Instructions to follow =>
Print all entries precisely as they are written.
※
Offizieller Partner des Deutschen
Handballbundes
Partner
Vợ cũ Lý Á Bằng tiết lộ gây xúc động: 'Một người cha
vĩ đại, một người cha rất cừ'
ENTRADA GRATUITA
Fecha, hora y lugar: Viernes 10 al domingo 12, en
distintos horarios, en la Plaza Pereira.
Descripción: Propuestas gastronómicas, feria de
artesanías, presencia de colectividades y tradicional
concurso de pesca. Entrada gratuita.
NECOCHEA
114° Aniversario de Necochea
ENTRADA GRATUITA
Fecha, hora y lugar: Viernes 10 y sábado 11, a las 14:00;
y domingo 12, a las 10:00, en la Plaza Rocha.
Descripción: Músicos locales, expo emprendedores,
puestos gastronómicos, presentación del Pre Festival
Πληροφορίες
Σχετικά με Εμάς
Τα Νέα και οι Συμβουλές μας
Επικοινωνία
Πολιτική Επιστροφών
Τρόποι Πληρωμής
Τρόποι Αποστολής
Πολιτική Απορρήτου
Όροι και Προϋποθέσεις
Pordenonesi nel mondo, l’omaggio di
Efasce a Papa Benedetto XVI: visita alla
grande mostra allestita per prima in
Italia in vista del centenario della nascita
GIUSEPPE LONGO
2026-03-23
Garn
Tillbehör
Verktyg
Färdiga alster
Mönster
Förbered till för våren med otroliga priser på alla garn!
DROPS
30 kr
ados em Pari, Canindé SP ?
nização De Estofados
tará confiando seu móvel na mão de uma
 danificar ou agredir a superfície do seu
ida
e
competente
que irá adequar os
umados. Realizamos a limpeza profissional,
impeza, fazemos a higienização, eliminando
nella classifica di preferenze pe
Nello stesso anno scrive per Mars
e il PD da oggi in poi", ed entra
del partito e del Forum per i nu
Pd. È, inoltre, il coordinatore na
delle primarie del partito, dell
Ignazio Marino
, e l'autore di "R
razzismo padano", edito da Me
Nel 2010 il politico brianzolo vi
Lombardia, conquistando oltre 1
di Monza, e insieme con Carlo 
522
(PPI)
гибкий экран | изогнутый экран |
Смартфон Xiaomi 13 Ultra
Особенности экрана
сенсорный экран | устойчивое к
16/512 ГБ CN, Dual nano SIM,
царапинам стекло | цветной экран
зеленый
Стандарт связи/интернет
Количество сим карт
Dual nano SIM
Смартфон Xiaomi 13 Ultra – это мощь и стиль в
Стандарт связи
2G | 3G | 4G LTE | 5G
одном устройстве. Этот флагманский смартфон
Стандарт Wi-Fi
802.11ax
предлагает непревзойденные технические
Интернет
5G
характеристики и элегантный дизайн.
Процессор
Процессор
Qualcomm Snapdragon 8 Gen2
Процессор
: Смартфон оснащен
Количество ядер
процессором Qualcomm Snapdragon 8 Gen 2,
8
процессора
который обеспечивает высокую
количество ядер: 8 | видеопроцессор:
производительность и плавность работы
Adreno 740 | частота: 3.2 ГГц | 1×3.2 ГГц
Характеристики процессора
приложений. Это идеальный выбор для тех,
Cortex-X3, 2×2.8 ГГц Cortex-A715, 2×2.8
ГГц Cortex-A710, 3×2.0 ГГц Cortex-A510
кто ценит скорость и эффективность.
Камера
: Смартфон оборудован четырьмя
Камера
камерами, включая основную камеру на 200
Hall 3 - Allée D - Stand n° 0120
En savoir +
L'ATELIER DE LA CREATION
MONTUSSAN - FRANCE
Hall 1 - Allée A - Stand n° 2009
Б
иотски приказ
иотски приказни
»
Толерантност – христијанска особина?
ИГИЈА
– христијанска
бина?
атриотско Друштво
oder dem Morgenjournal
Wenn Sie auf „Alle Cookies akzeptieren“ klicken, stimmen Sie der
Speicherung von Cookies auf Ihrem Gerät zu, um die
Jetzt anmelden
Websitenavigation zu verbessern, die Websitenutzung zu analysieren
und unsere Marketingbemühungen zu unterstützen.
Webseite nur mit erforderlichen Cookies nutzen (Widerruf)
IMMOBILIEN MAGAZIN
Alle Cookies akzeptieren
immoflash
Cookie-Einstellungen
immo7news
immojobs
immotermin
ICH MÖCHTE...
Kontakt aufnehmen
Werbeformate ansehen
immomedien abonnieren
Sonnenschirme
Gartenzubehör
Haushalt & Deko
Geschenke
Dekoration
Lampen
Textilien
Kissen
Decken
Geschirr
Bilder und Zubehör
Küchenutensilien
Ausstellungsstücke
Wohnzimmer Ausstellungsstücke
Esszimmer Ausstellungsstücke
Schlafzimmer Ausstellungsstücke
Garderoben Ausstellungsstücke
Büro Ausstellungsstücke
※
Answer =>
Offizieller Partner des Deutschen
Handballbundes
Partner
Vợ cũ Lý Á Bằng tiết lộ gây xúc động: 'Một người cha
vĩ đại, một người cha rất cừ'
ENTRADA GRATUITA
Fecha, hora y lugar: Viernes 10 al domingo 12, en
distintos horarios, en la Plaza Pereira.
Descripción: Propuestas gastronómicas, feria de
artesanías, presencia de colectividades y tradicional
concurso de pesca. Entrada gratuita.
NECOCHEA
114° Aniversario de Necochea
ENTRADA GRATUITA
Fecha, hora y lugar: Viernes 10 y sábado 11, a las 14:00;
y domingo 12, a las 10:00, en la Plaza Rocha.
Descripción: Músicos locales, expo emprendedores,
puestos gastronómicos, presentación del Pre Festival
Πληροφορίες
Σχετικά με Εμάς
Τα Νέα και οι Συμβουλές μας
Επικοινωνία
Πολιτική Επιστροφών
Τρόποι Πληρωμής
Τρόποι Αποστολής
Πολιτική Απορρήτου
Όροι και Προϋποθέσεις
Pordenonesi nel mondo, l’omaggio di
Efasce a Papa Benedetto XVI: visita alla
grande mostra allestita per prima in
Italia in vista del centenario della nascita
GIUSEPPE LONGO
2026-03-23
Garn
Tillbehör
Verktyg
Färdiga alster
Mönster
Förbered till för våren med otroliga priser på alla garn!
DROPS
30 kr
ados em Pari, Canindé SP ?
nização De Estofados
tará confiando seu móvel na mão de uma
 danificar ou agredir a superfície do seu
ida
e
competente
que irá adequar os
umados. Realizamos a limpeza profissional,
impeza, fazemos a higienização, eliminando
nella classifica di preferenze pe
Nello stesso anno scrive per Mars
e il PD da oggi in poi", ed entra
del partito e del Forum per i nu
Pd. È, inoltre, il coordinatore na
delle primarie del partito, dell
Ignazio Marino
, e l'autore di "R
razzismo padano", edito da Me
Nel 2010 il politico brianzolo vi
Lombardia, conquistando oltre 1
di Monza, e insieme con Carlo 
522
(PPI)
гибкий экран | изогнутый экран |
Смартфон Xiaomi 13 Ultra
Особенности экрана
сенсорный экран | устойчивое к
16/512 ГБ CN, Dual nano SIM,
царапинам стекло | цветной экран
зеленый
Стандарт связи/интернет
Количество сим карт
Dual nano SIM
Смартфон Xiaomi 13 Ultra – это мощь и стиль в
Стандарт связи
2G | 3G | 4G LTE | 5G
одном устройстве. Этот флагманский смартфон
Стандарт Wi-Fi
802.11ax
предлагает непревзойденные технические
Интернет
5G
характеристики и элегантный дизайн.
Процессор
Процессор
Qualcomm Snapdragon 8 Gen2
Процессор
: Смартфон оснащен
Количество ядер
процессором Qualcomm Snapdragon 8 Gen 2,
8
процессора
который обеспечивает высокую
количество ядер: 8 | видеопроцессор:
производительность и плавность работы
Adreno 740 | частота: 3.2 ГГц | 1×3.2 ГГц
Характеристики процессора
приложений. Это идеальный выбор для тех,
Cortex-X3, 2×2.8 ГГц Cortex-A715, 2×2.8
ГГц Cortex-A710, 3×2.0 ГГц Cortex-A510
кто ценит скорость и эффективность.
Камера
: Смартфон оборудован четырьмя
Камера
камерами, включая основную камеру на 200
Hall 3 - Allée D - Stand n° 0120
En savoir +
L'ATELIER DE LA CREATION
MONTUSSAN - FRANCE
Hall 1 - Allée A - Stand n° 2009
Б
иотски приказ
иотски приказни
»
Толерантност – христијанска особина?
ИГИЈА
– христијанска
бина?
атриотско Друштво
oder dem Morgenjournal
Wenn Sie auf „Alle Cookies akzeptieren“ klicken, stimmen Sie der
Speicherung von Cookies auf Ihrem Gerät zu, um die
Jetzt anmelden
Websitenavigation zu verbessern, die Websitenutzung zu analysieren
und unsere Marketingbemühungen zu unterstützen.
Webseite nur mit erforderlichen Cookies nutzen (Widerruf)
IMMOBILIEN MAGAZIN
Alle Cookies akzeptieren
immoflash
Cookie-Einstellungen
immo7news
immojobs
immotermin
ICH MÖCHTE...
Kontakt aufnehmen
Werbeformate ansehen
immomedien abonnieren
Sonnenschirme
Gartenzubehör
Haushalt & Deko
Geschenke
Dekoration
Lampen
Textilien
Kissen
Decken
Geschirr
Bilder und Zubehör
Küchenutensilien
Ausstellungsstücke
Wohnzimmer Ausstellungsstücke
Esszimmer Ausstellungsstücke
Schlafzimmer Ausstellungsstücke
Garderoben Ausstellungsstücke
Büro Ausstellungsstücke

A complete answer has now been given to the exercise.